*About this task*: Each word in the data below should be copied exactly; the images should not.

*Data extract*:
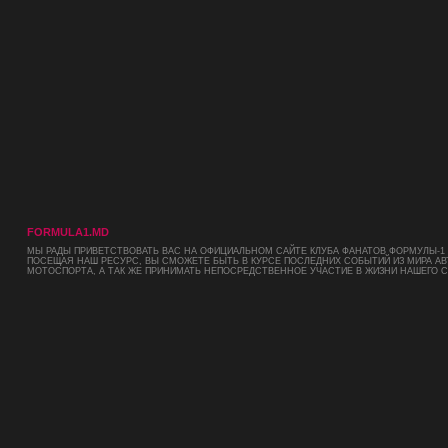
FORMULA1.MD
МЫ РАДЫ ПРИВЕТСТВОВАТЬ ВАС НА ОФИЦИАЛЬНОМ САЙТЕ КЛУБА ФАНАТОВ ФОРМУЛЫ-1 
ПОСЕЩАЯ НАШ РЕСУРС, ВЫ СМОЖЕТЕ БЫТЬ В КУРСЕ ПОСЛЕДНИХ СОБЫТИЙ ИЗ МИРА АВ
МОТОСПОРТА, А ТАК ЖЕ ПРИНИМАТЬ НЕПОСРЕДСТВЕННОЕ УЧАСТИЕ В ЖИЗНИ НАШЕГО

*Result*:
FORMULA1.MD
МЫ РАДЫ ПРИВЕТСТВОВАТЬ ВАС НА ОФИЦИАЛЬНОМ САЙТЕ КЛУБА ФАНАТОВ ФОРМУЛЫ-1 
ПОСЕЩАЯ НАШ РЕСУРС, ВЫ СМОЖЕТЕ БЫТЬ В КУРСЕ ПОСЛЕДНИХ СОБЫТИЙ ИЗ МИРА АВ
МОТОСПОРТА, А ТАК ЖЕ ПРИНИМАТЬ НЕПОСРЕДСТВЕННОЕ УЧАСТИЕ В ЖИЗНИ НАШЕГО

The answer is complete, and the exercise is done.